Vent'anni di missione sono finiti al meglio. La sonda Cassini si è disintegrata oggi, alle 7,57 ora di Washington (le 13,57 italiane), dopo aver esaurito le scorte di carburante ed essere entrata in contatto con l'atmosfera di Saturno.

Tutto secondo quanto previsto, ha fatto sapere la Nasa. È terminata così la Missione Cassini-Huygens, che in 20 anni ha dato alla scienza una serie di dati fondamentali, come la presenza di una luna di Saturno - Titano - e le condizioni per lo sviluppo della vita. "Abbiamo ricevuto l'ultima trasmissione dati dalla sonda", hanno fatto sapere dalla Nasa insieme all'annuncio della conclusione della fase denominata in codice, per l'appunto, Gran Finale. Gli scienziati americani parlano di un enorme successo dell'impresa, soprattutto da quando, era il 30 giugno del 2004, la Cassini era riuscita ad entrare nell'orbita di Saturno continuando a studiarne la natura per i successivi 13 anni. I dati inviati sulla Terra sono tali che solo la stima del tempo necessario per analizzarli richiede un calcolo a parte. Si ritiene ci vorranno 30 anni. Come dire: per ogni giorno nello spazio di Cassini ci vorrà un giorno e mezzo di studio.
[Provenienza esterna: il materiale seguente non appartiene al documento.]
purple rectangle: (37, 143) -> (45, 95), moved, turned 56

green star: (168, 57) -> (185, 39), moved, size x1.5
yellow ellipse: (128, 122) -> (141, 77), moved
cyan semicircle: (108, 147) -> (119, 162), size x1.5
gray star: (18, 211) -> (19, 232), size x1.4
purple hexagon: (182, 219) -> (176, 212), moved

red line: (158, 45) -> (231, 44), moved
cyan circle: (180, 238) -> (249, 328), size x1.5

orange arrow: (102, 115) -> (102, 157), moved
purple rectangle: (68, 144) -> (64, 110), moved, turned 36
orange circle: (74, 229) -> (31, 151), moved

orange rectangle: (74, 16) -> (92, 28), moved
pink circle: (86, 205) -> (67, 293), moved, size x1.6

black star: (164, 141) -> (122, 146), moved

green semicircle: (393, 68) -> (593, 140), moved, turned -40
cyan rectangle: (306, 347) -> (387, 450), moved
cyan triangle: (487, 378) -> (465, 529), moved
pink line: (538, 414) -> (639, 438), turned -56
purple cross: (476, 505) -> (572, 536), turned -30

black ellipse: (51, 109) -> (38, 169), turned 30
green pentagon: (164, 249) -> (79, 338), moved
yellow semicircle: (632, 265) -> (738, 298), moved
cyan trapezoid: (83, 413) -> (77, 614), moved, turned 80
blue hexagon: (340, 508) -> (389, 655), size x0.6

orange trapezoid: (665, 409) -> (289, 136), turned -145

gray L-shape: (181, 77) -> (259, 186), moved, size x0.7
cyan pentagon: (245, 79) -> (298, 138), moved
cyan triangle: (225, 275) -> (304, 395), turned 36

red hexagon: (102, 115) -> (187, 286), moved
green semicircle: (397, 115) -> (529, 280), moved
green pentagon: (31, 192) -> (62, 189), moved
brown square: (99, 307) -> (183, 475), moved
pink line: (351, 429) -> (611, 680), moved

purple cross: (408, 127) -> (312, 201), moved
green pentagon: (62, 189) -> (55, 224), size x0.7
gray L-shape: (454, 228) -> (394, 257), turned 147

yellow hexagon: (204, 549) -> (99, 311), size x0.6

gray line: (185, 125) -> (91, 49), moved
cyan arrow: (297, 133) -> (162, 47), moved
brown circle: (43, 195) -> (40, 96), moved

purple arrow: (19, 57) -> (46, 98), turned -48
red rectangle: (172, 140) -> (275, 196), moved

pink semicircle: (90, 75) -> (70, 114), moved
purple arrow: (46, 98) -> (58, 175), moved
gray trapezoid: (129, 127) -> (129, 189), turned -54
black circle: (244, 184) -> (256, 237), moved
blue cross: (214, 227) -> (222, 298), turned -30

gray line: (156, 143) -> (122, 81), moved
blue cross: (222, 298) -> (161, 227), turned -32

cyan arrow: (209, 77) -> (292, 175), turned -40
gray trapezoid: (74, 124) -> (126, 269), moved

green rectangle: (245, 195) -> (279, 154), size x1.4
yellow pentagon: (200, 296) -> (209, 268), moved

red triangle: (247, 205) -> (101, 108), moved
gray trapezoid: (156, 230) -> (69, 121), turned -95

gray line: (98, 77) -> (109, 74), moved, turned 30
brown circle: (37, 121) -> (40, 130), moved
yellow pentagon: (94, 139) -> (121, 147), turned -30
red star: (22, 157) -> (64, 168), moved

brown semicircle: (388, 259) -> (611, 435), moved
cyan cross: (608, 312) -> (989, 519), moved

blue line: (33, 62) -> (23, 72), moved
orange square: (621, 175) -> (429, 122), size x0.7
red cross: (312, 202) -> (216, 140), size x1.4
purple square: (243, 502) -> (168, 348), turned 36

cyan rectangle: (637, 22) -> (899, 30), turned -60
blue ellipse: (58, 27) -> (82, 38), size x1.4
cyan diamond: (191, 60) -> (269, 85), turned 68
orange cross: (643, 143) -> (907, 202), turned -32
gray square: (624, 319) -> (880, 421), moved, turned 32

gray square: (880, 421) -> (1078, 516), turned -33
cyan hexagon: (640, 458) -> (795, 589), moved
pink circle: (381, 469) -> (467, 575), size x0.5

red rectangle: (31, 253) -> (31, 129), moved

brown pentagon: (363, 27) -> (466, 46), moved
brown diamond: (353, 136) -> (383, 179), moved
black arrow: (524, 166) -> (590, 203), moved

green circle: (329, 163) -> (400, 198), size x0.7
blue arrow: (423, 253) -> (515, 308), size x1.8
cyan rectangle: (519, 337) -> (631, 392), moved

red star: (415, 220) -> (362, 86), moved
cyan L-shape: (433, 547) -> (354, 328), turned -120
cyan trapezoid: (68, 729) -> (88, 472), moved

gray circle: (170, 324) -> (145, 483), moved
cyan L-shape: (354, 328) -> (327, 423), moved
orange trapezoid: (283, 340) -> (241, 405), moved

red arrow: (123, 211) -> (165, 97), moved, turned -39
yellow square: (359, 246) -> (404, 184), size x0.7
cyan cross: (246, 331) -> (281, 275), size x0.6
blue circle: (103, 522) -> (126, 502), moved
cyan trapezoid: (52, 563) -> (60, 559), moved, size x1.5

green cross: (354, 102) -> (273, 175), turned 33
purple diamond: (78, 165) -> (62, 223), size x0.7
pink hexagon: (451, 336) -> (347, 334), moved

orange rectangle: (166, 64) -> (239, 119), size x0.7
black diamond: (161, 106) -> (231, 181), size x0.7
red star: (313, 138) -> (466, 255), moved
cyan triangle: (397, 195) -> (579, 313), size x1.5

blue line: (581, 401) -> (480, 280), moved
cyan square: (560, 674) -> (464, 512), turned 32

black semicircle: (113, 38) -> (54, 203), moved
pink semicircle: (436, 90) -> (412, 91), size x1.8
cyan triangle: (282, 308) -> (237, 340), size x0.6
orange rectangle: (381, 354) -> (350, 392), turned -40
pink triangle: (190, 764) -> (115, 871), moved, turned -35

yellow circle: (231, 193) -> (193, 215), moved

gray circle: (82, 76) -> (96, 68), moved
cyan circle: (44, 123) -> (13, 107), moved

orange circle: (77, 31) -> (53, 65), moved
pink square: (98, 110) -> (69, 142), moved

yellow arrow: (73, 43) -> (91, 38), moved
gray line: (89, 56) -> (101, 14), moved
"Complimenti a tutti voi, questa è stata un'incredibile missione spaziale" - ha detto il project manager della Nasa Earl Maize. Alla dichiarazione sono seguiti applausi e abbracci di gioia tra i colleghi. Fino all'ultimo momento la sonda ha continuato a inviare alla Terra nuovi dati, da aggiungere a quelli raccolti negli ultimi mesi. La disintegrazione volontaria della sonda era mirata ad evitare qualsiasi tipo di collisione nell'ambiente di questi mondi.

La manovra è stata seguita in diretta dalle tre agenzie spaziali: Nasa, Agenzia Spaziale Europea (Esa) e Agenzia Spaziale Italiana (Asi).